Exercise brief: Copy, from the listing, every line in which the string "Lauda" is present.

────

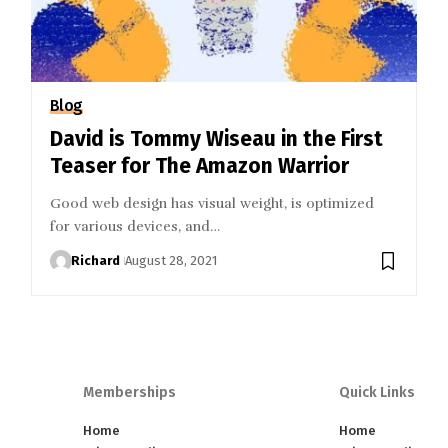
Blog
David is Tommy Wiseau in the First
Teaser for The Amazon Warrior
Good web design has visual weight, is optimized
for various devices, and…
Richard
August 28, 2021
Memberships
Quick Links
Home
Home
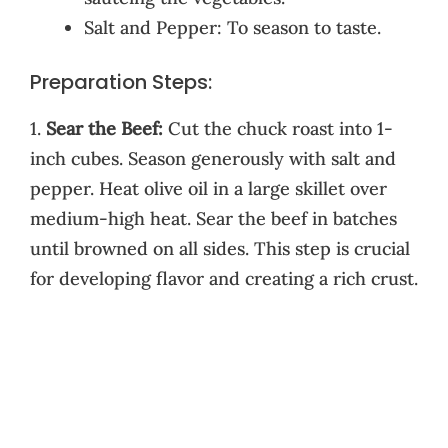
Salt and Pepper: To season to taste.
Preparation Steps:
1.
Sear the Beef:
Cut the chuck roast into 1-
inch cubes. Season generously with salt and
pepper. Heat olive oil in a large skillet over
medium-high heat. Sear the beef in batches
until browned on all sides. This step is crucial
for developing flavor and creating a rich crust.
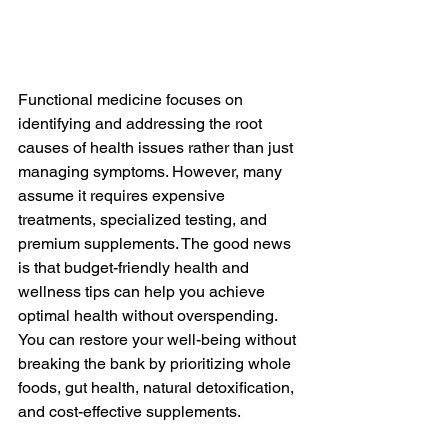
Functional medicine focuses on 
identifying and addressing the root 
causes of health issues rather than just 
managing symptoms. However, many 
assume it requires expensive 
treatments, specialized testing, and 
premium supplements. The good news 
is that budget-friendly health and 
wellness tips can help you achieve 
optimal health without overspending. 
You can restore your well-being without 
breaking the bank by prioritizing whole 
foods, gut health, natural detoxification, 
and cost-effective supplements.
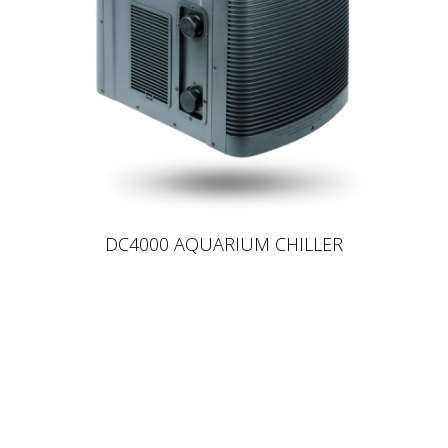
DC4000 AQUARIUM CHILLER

────

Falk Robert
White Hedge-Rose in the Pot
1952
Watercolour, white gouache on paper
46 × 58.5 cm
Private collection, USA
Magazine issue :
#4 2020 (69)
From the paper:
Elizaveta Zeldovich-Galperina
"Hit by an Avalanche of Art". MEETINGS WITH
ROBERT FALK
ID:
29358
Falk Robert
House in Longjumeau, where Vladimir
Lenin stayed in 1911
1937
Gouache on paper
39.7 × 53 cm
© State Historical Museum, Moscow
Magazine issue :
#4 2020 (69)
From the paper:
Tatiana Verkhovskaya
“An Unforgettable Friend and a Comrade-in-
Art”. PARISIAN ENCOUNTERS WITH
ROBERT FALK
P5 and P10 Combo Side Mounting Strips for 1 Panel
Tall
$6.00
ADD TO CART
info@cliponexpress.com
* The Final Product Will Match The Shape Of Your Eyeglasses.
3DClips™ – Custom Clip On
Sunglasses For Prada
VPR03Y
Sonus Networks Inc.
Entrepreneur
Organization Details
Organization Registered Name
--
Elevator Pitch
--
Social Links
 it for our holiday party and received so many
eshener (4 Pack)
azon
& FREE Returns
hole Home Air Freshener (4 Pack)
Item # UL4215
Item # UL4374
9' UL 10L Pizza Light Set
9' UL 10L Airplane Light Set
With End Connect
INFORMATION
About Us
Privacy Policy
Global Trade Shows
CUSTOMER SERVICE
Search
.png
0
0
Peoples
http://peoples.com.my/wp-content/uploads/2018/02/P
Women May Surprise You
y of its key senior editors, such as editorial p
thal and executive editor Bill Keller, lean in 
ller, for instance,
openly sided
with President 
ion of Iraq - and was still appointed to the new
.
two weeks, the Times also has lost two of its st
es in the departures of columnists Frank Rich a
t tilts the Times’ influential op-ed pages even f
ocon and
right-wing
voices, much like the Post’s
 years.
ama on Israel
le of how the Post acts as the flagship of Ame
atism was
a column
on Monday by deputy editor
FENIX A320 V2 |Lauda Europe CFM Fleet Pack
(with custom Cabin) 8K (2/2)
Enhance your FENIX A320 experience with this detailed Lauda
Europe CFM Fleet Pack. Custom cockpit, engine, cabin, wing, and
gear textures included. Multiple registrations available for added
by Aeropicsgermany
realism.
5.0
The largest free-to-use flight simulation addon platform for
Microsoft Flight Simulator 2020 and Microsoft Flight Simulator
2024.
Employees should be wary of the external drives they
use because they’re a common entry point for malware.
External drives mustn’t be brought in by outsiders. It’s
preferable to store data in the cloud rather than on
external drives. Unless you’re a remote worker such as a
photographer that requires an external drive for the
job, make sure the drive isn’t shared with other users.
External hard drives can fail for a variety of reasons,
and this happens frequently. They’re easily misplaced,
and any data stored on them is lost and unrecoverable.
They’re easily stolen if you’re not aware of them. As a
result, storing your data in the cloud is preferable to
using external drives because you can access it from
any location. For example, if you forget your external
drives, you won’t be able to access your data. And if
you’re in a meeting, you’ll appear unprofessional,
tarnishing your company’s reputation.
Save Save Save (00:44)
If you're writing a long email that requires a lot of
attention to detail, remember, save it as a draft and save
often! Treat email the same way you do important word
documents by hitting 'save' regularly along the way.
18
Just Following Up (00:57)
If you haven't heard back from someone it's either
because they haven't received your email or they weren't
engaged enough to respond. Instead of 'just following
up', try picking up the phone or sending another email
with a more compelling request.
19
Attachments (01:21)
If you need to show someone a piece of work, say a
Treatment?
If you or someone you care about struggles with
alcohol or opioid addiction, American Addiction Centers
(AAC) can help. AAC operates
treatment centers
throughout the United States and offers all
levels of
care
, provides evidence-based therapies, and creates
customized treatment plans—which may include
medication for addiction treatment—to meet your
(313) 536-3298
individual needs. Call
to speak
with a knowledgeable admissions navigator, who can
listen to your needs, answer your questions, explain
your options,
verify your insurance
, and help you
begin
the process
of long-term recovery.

────

Exercise response:
FENIX A320 V2 |Lauda Europe CFM Fleet Pack
Enhance your FENIX A320 experience with this detailed Lauda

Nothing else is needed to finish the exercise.